[What the exercise asks] The full listing should be set down again without a single alteration.
===== Supplied records =====
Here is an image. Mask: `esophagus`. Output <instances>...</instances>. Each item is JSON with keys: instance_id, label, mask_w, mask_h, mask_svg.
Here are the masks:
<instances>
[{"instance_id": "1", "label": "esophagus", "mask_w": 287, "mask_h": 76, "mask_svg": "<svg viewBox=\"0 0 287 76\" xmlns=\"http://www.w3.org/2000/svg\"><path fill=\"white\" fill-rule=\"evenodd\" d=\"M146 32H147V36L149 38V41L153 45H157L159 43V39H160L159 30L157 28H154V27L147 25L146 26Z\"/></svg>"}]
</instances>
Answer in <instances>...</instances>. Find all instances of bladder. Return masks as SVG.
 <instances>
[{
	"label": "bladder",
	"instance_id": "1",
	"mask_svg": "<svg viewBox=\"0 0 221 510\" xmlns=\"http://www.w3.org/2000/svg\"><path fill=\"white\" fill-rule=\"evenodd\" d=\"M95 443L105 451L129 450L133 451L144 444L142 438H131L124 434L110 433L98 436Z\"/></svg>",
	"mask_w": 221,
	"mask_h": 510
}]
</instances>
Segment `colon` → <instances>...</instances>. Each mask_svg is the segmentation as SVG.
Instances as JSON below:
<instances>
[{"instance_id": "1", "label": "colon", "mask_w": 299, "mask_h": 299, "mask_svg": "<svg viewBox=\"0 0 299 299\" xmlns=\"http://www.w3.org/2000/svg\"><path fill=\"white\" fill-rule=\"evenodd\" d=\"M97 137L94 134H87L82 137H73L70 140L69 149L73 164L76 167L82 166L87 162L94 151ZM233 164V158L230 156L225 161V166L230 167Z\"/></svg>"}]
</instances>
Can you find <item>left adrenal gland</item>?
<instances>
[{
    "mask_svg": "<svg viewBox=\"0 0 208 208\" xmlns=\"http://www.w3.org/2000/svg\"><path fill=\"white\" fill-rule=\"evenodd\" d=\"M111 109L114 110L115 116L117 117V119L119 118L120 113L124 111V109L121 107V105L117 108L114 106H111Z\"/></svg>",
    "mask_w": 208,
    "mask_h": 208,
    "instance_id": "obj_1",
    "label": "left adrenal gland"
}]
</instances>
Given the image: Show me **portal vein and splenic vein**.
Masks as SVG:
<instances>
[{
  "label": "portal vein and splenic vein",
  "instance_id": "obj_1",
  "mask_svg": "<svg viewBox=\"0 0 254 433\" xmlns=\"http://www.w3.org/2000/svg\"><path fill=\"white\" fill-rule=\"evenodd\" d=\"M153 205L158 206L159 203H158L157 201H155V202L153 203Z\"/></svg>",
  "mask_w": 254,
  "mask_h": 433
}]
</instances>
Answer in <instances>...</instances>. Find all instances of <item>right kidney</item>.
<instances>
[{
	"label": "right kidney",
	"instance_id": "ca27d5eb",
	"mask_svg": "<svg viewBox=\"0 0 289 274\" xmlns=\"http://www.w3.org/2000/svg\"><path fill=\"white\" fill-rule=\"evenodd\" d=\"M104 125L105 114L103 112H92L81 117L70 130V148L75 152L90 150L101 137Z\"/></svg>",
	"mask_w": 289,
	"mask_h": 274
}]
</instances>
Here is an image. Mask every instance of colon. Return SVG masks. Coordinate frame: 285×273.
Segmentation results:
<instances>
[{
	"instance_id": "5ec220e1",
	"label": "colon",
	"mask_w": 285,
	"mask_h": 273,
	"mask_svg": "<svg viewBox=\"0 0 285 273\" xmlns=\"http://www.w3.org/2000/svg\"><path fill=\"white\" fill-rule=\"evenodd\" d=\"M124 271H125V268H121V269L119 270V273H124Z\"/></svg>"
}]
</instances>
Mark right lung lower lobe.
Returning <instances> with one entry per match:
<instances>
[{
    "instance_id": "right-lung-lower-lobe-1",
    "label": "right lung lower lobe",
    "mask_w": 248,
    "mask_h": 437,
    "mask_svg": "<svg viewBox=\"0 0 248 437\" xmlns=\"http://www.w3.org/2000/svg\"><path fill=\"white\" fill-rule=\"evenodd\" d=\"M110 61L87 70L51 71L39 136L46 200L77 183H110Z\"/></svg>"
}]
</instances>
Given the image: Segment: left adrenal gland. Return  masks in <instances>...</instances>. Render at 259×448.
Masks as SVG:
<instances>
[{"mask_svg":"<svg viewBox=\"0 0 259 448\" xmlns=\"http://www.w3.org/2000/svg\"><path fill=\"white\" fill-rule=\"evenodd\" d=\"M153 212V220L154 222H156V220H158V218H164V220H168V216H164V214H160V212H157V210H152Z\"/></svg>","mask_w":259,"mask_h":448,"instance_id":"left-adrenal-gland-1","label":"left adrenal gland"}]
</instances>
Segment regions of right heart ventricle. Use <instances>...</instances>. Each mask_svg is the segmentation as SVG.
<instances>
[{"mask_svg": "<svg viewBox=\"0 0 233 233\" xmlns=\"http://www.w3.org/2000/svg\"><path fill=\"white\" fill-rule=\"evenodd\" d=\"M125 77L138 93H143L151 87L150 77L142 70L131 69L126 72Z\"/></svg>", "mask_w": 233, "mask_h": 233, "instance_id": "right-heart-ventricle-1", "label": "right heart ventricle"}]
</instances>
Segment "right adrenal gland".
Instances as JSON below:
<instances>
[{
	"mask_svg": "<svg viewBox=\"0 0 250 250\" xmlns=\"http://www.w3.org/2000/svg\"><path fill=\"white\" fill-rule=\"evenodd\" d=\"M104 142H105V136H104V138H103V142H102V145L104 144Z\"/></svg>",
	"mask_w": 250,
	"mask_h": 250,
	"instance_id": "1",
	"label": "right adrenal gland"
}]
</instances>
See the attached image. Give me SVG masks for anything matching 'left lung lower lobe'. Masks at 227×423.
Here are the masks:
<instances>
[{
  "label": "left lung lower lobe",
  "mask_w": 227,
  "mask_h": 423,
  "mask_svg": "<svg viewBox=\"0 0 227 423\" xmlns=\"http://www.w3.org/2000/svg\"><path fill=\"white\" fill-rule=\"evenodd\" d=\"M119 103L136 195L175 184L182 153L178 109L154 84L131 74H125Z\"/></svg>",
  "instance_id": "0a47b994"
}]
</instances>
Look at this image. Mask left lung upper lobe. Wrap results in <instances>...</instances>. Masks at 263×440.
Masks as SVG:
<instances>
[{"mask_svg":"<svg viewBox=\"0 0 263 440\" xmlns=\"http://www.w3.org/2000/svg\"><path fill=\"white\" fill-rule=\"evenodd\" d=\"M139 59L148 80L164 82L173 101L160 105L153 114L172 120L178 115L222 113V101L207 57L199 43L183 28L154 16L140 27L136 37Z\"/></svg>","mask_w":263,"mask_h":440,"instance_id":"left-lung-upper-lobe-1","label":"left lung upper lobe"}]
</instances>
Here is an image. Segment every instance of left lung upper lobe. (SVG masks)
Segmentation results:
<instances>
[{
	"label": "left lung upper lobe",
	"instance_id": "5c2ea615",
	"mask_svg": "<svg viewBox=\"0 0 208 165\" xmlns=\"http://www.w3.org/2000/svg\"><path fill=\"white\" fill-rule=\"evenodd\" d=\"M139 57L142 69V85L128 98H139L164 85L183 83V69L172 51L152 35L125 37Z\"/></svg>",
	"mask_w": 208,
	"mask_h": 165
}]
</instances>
=====
[Result for this exercise]
Here is an image. Mask: `esophagus`. Output <instances>...</instances>. Each item is JSON with keys: instance_id, label, mask_w, mask_h, mask_svg.
Here are the masks:
<instances>
[{"instance_id": "1", "label": "esophagus", "mask_w": 287, "mask_h": 76, "mask_svg": "<svg viewBox=\"0 0 287 76\" xmlns=\"http://www.w3.org/2000/svg\"><path fill=\"white\" fill-rule=\"evenodd\" d=\"M146 32H147V36L149 38V41L153 45H157L159 43V39H160L159 30L157 28H154V27L147 25L146 26Z\"/></svg>"}]
</instances>
Answer in <instances>...</instances>. Find all instances of bladder. Return masks as SVG.
 <instances>
[{
	"label": "bladder",
	"instance_id": "1",
	"mask_svg": "<svg viewBox=\"0 0 221 510\" xmlns=\"http://www.w3.org/2000/svg\"><path fill=\"white\" fill-rule=\"evenodd\" d=\"M95 443L105 451L129 450L133 451L144 444L142 438H131L124 434L110 433L98 436Z\"/></svg>",
	"mask_w": 221,
	"mask_h": 510
}]
</instances>
Segment `colon` → <instances>...</instances>. Each mask_svg is the segmentation as SVG.
Instances as JSON below:
<instances>
[{"instance_id": "1", "label": "colon", "mask_w": 299, "mask_h": 299, "mask_svg": "<svg viewBox=\"0 0 299 299\" xmlns=\"http://www.w3.org/2000/svg\"><path fill=\"white\" fill-rule=\"evenodd\" d=\"M97 137L94 134H87L82 137H73L70 140L69 149L73 164L76 167L82 166L87 162L94 151ZM233 164V158L230 156L225 161V166L230 167Z\"/></svg>"}]
</instances>
Can you find <item>left adrenal gland</item>?
<instances>
[{
    "mask_svg": "<svg viewBox=\"0 0 208 208\" xmlns=\"http://www.w3.org/2000/svg\"><path fill=\"white\" fill-rule=\"evenodd\" d=\"M111 109L114 110L115 116L117 117V119L119 118L120 113L124 111V109L121 107V105L117 108L114 106H111Z\"/></svg>",
    "mask_w": 208,
    "mask_h": 208,
    "instance_id": "obj_1",
    "label": "left adrenal gland"
}]
</instances>
Given the image: Show me **portal vein and splenic vein**.
Masks as SVG:
<instances>
[{
  "label": "portal vein and splenic vein",
  "instance_id": "obj_1",
  "mask_svg": "<svg viewBox=\"0 0 254 433\" xmlns=\"http://www.w3.org/2000/svg\"><path fill=\"white\" fill-rule=\"evenodd\" d=\"M153 205L158 206L159 203H158L157 201H155V202L153 203Z\"/></svg>",
  "mask_w": 254,
  "mask_h": 433
}]
</instances>
Answer in <instances>...</instances>. Find all instances of <item>right kidney</item>.
<instances>
[{
	"label": "right kidney",
	"instance_id": "ca27d5eb",
	"mask_svg": "<svg viewBox=\"0 0 289 274\" xmlns=\"http://www.w3.org/2000/svg\"><path fill=\"white\" fill-rule=\"evenodd\" d=\"M104 125L105 114L103 112H92L81 117L70 130V148L75 152L90 150L101 137Z\"/></svg>",
	"mask_w": 289,
	"mask_h": 274
}]
</instances>
Here is an image. Mask every instance of colon. Return SVG masks. Coordinate frame: 285×273.
Segmentation results:
<instances>
[{
	"instance_id": "5ec220e1",
	"label": "colon",
	"mask_w": 285,
	"mask_h": 273,
	"mask_svg": "<svg viewBox=\"0 0 285 273\" xmlns=\"http://www.w3.org/2000/svg\"><path fill=\"white\" fill-rule=\"evenodd\" d=\"M124 271H125V268H121V269L119 270V273H124Z\"/></svg>"
}]
</instances>
Mark right lung lower lobe.
Returning <instances> with one entry per match:
<instances>
[{
    "instance_id": "right-lung-lower-lobe-1",
    "label": "right lung lower lobe",
    "mask_w": 248,
    "mask_h": 437,
    "mask_svg": "<svg viewBox=\"0 0 248 437\" xmlns=\"http://www.w3.org/2000/svg\"><path fill=\"white\" fill-rule=\"evenodd\" d=\"M110 61L87 70L51 71L39 136L46 200L77 183H110Z\"/></svg>"
}]
</instances>
Given the image: Segment: left adrenal gland. Return  masks in <instances>...</instances>. Render at 259×448.
Masks as SVG:
<instances>
[{"mask_svg":"<svg viewBox=\"0 0 259 448\" xmlns=\"http://www.w3.org/2000/svg\"><path fill=\"white\" fill-rule=\"evenodd\" d=\"M153 212V220L154 222H156V220H158V218H164V220H168V216H164V214H160V212H157V210H152Z\"/></svg>","mask_w":259,"mask_h":448,"instance_id":"left-adrenal-gland-1","label":"left adrenal gland"}]
</instances>
Segment regions of right heart ventricle. Use <instances>...</instances>. Each mask_svg is the segmentation as SVG.
<instances>
[{"mask_svg": "<svg viewBox=\"0 0 233 233\" xmlns=\"http://www.w3.org/2000/svg\"><path fill=\"white\" fill-rule=\"evenodd\" d=\"M125 77L138 93H143L151 87L150 77L142 70L131 69L126 72Z\"/></svg>", "mask_w": 233, "mask_h": 233, "instance_id": "right-heart-ventricle-1", "label": "right heart ventricle"}]
</instances>
Segment "right adrenal gland".
Instances as JSON below:
<instances>
[{
	"mask_svg": "<svg viewBox=\"0 0 250 250\" xmlns=\"http://www.w3.org/2000/svg\"><path fill=\"white\" fill-rule=\"evenodd\" d=\"M104 142H105V136H104V138H103V142H102V145L104 144Z\"/></svg>",
	"mask_w": 250,
	"mask_h": 250,
	"instance_id": "1",
	"label": "right adrenal gland"
}]
</instances>
See the attached image. Give me SVG masks for anything matching 'left lung lower lobe'. Masks at 227×423.
Here are the masks:
<instances>
[{
  "label": "left lung lower lobe",
  "mask_w": 227,
  "mask_h": 423,
  "mask_svg": "<svg viewBox=\"0 0 227 423\" xmlns=\"http://www.w3.org/2000/svg\"><path fill=\"white\" fill-rule=\"evenodd\" d=\"M119 103L136 195L175 184L182 153L178 109L154 84L131 74H125Z\"/></svg>",
  "instance_id": "0a47b994"
}]
</instances>
Look at this image. Mask left lung upper lobe. Wrap results in <instances>...</instances>. Masks at 263×440.
Masks as SVG:
<instances>
[{"mask_svg":"<svg viewBox=\"0 0 263 440\" xmlns=\"http://www.w3.org/2000/svg\"><path fill=\"white\" fill-rule=\"evenodd\" d=\"M139 59L148 80L164 82L173 101L160 105L153 114L172 120L178 115L222 113V101L207 57L199 43L183 28L154 16L140 27L136 37Z\"/></svg>","mask_w":263,"mask_h":440,"instance_id":"left-lung-upper-lobe-1","label":"left lung upper lobe"}]
</instances>
Here is an image. Segment every instance of left lung upper lobe. (SVG masks)
Segmentation results:
<instances>
[{
	"label": "left lung upper lobe",
	"instance_id": "5c2ea615",
	"mask_svg": "<svg viewBox=\"0 0 208 165\" xmlns=\"http://www.w3.org/2000/svg\"><path fill=\"white\" fill-rule=\"evenodd\" d=\"M139 57L142 69V85L128 98H139L164 85L183 83V69L172 51L152 35L125 37Z\"/></svg>",
	"mask_w": 208,
	"mask_h": 165
}]
</instances>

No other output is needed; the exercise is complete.